The ceremonial law points to Christ. Paul in verse seventeen explains the two contrasts. The days and diet are only shadows and Christ is the substance. The author of Hebrews explains the relationship of the shadow to Christ, “For since the law has but a shadow of the good things to come instead of the true form of these realities, it can never, by the same sacrifices that are continually offered every year, make perfect those who draw near” (Heb 10:1 cf. 8:5). The shadow is not the true form but point towards something, these shadows point to Christ. The word for substance is actually the word which is translated ‘body’ (Col 1:18, 22, 24, 2:11, 2:19, 23, 3:15), and the same root word is found in Colossians 2:9, “For in him the whole fullness of deity dwells bodily.” Paul explains, “why would you want to worship a shadow? When you have the true substance you can worship.” The food, drink, feasts, new moon and sabbaths all point to Christ. Douglas Moo a commentary explains, “Because it is in Christ that you have spiritual fullness, Paul is saying, do not let anyone impose upon you a program of spiritual development that does not have Christ at its heart.”

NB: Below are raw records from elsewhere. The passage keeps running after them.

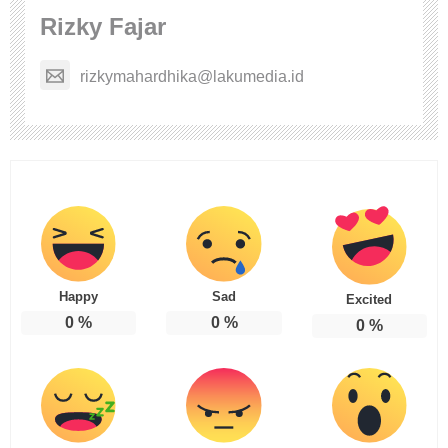
Rizky Fajar
rizkymahardhika@lakumedia.id
Happy
Sad
Excited
0
%
0
%
0
%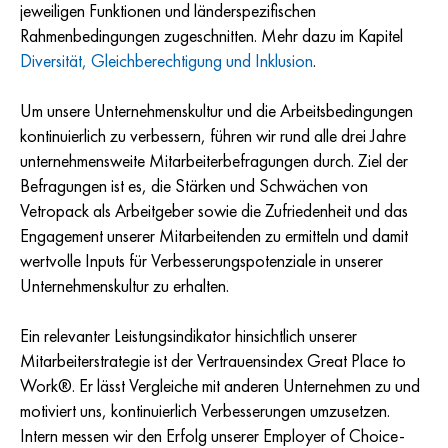
jeweiligen Funktionen und länderspezifischen
Rahmenbedingungen zugeschnitten. Mehr dazu im Kapitel
Diversität, Gleichberechtigung und Inklusion
.
Um unsere Unternehmenskultur und die Arbeitsbedingungen
kontinuierlich zu verbessern, führen wir rund alle drei Jahre
unternehmensweite Mitarbeiterbefragungen durch. Ziel der
Befragungen ist es, die Stärken und Schwächen von
Vetropack als Arbeitgeber sowie die Zufriedenheit und das
Engagement unserer Mitarbeitenden zu ermitteln und damit
wertvolle Inputs für Verbesserungspotenziale in unserer
Unternehmenskultur zu erhalten.
Ein relevanter Leistungsindikator hinsichtlich unserer
Mitarbeiterstrategie ist der Vertrauensindex Great Place to
Work®. Er lässt Vergleiche mit anderen Unternehmen zu und
motiviert uns, kontinuierlich Verbesserungen umzusetzen.
Intern messen wir den Erfolg unserer Employer of Choice-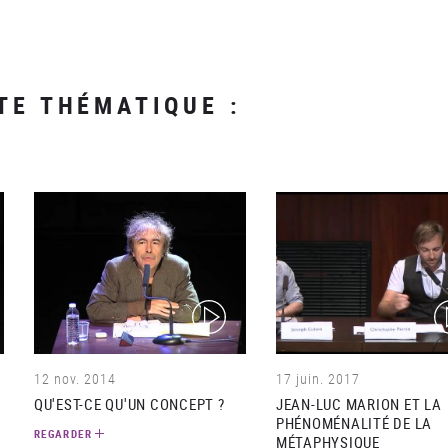
TE THÉMATIQUE :
(video)
(v
12 nov. 2014
17 juin. 2017
QU'EST-CE QU'UN CONCEPT ?
JEAN-LUC MARION ET LA
PHÉNOMÉNALITÉ DE LA
REGARDER
MÉTAPHYSIQUE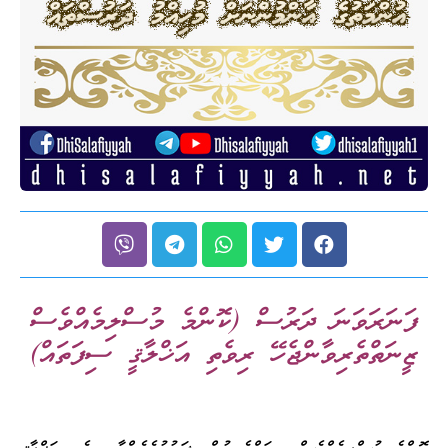
ފަނަރަވަނަ ދަރުސް (ކޮންމެ މުސްލިމެއްވެސް
ޒީނަތްތެރިވާންޖެހޭ ރިވެތި އަޚްލާޤީ ސިފަތައް)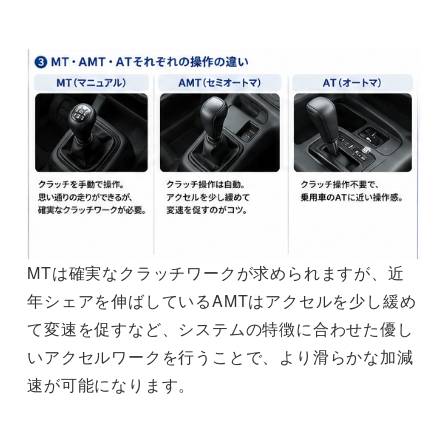
MTは確実なクラッチワークが求められますが、近
年シェアを伸ばしているAMTはアクセルを少し緩め
て変速を促すなど、システムの特徴に合わせた優し
いアクセルワークを行うことで、より滑らかな加減
速が可能になります。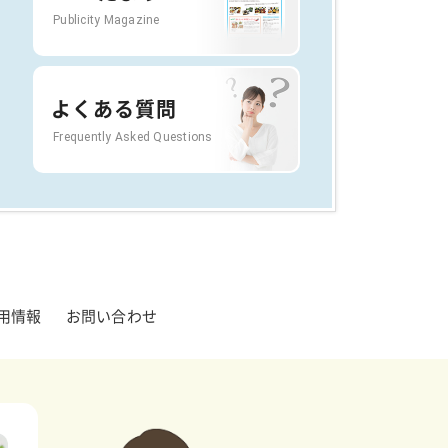
Publicity Magazine
よくある質問
Frequently Asked Questions
用情報
お問い合わせ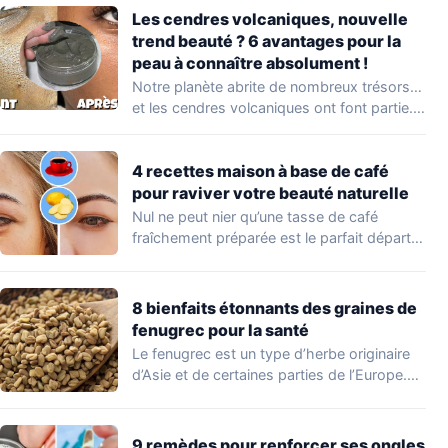
Les cendres volcaniques, nouvelle
trend beauté ? 6 avantages pour la
peau à connaître absolument !
Notre planète abrite de nombreux trésors…
et les cendres volcaniques ont font partie.
Peu…
4 recettes maison à base de café
pour raviver votre beauté naturelle
Nul ne peut nier qu’une tasse de café
fraîchement préparée est le parfait départ…
8 bienfaits étonnants des graines de
fenugrec pour la santé
Le fenugrec est un type d’herbe originaire
d’Asie et de certaines parties de l’Europe.…
9 remèdes pour renforcer ses ongles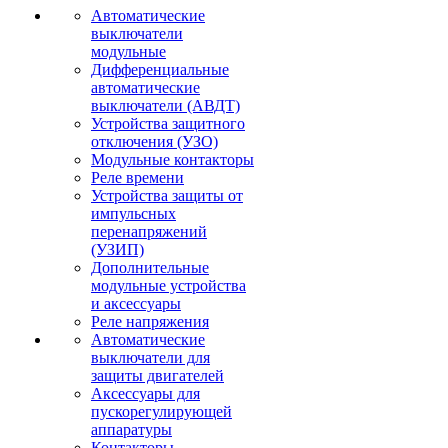
Автоматические
выключатели
модульные
Дифференциальные
автоматические
выключатели (АВДТ)
Устройства защитного
отключения (УЗО)
Модульные контакторы
Реле времени
Устройства защиты от
импульсных
перенапряжений
(УЗИП)
Дополнительные
модульные устройства
и аксессуары
Реле напряжения
Автоматические
выключатели для
защиты двигателей
Аксессуары для
пускорегулирующей
аппаратуры
Контакторы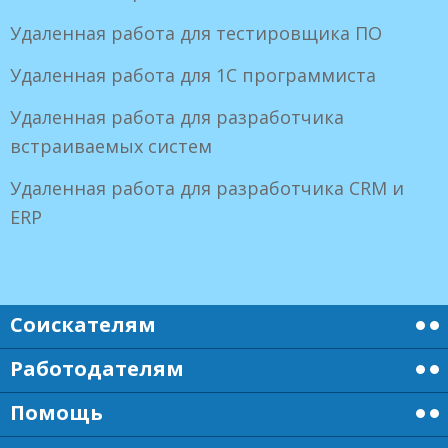
Удаленная работа для тестировщика ПО
Удаленная работа для 1С программиста
Удаленная работа для разработчика
встраиваемых систем
Удаленная работа для разработчика CRM и
ERP
Соискателям
Работодателям
Помощь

We need to be cautious about adding to or taking away from Christ. The church in Colossae was adding to Christ by requiring additional works. We need to be cautious about making additional requirements that are not given in the word of God. Legalism is adding to the Word of God. Antinomianism (anti-law) is taking away from the Word of God. Sinclair Ferguson explains, there is only one cure for both legalism and antinomianism, “There is only one genuine cure for legalism, it’s the same medicine the gospel prescribes for antinomianism: understanding and tasting union with Jesus Christ himself.” Christ is all that we need, he is sufficient and supreme. We need to be able to rightly divide the word of truth. We should be cautious of using the law (ceremonial and civil) to enforce holy days and dietary requirements. Again, Paul explains the point we do not worship the philosophy of Christ but the person of Christ. We need only Christ. The whole exhortation in Hebrews gives this argument. Why would you go back to the shadow when Christ is greater? We often seek to give additions to Christianity and forget the substance and focus on the shadows.